Exercise instructions: With the pictures excluded, reproduce all of the data exactly.

• • • •

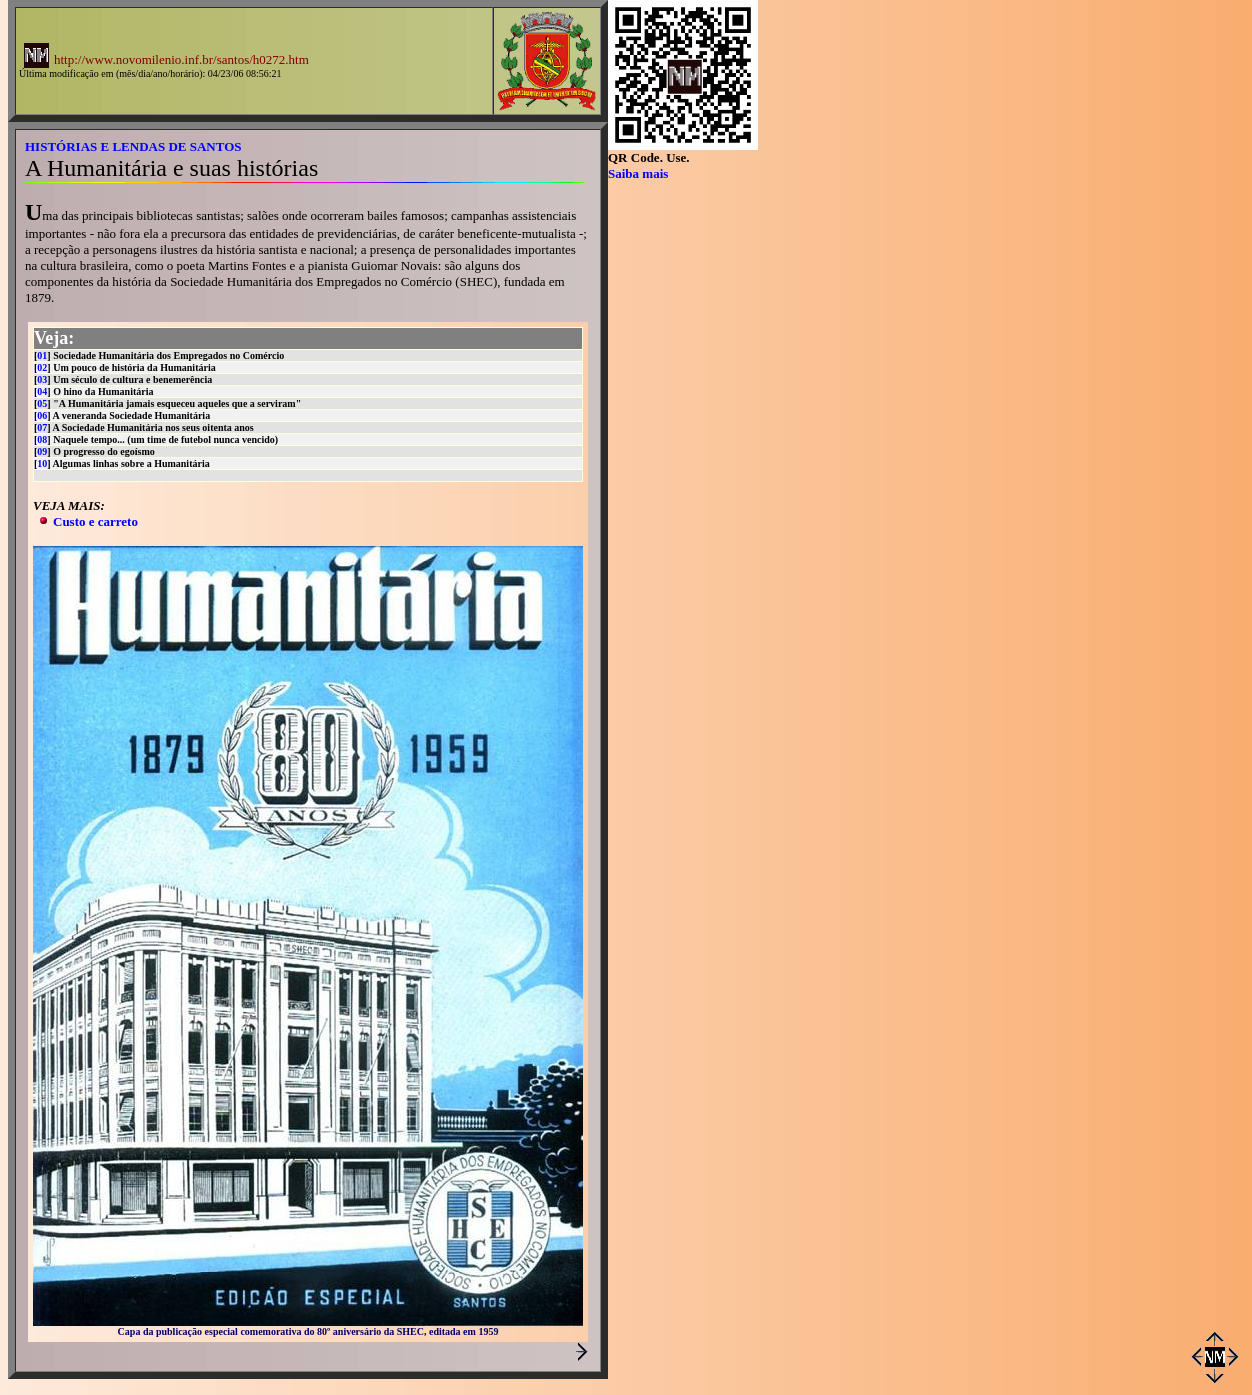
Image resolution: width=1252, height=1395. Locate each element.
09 (42, 451)
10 (42, 463)
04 (42, 391)
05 (42, 403)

• • • •

Written reply:
Image resolution: width=1252, height=1395. Locate each element.
09 (42, 451)
10 (42, 463)
04 (42, 391)
05 (42, 403)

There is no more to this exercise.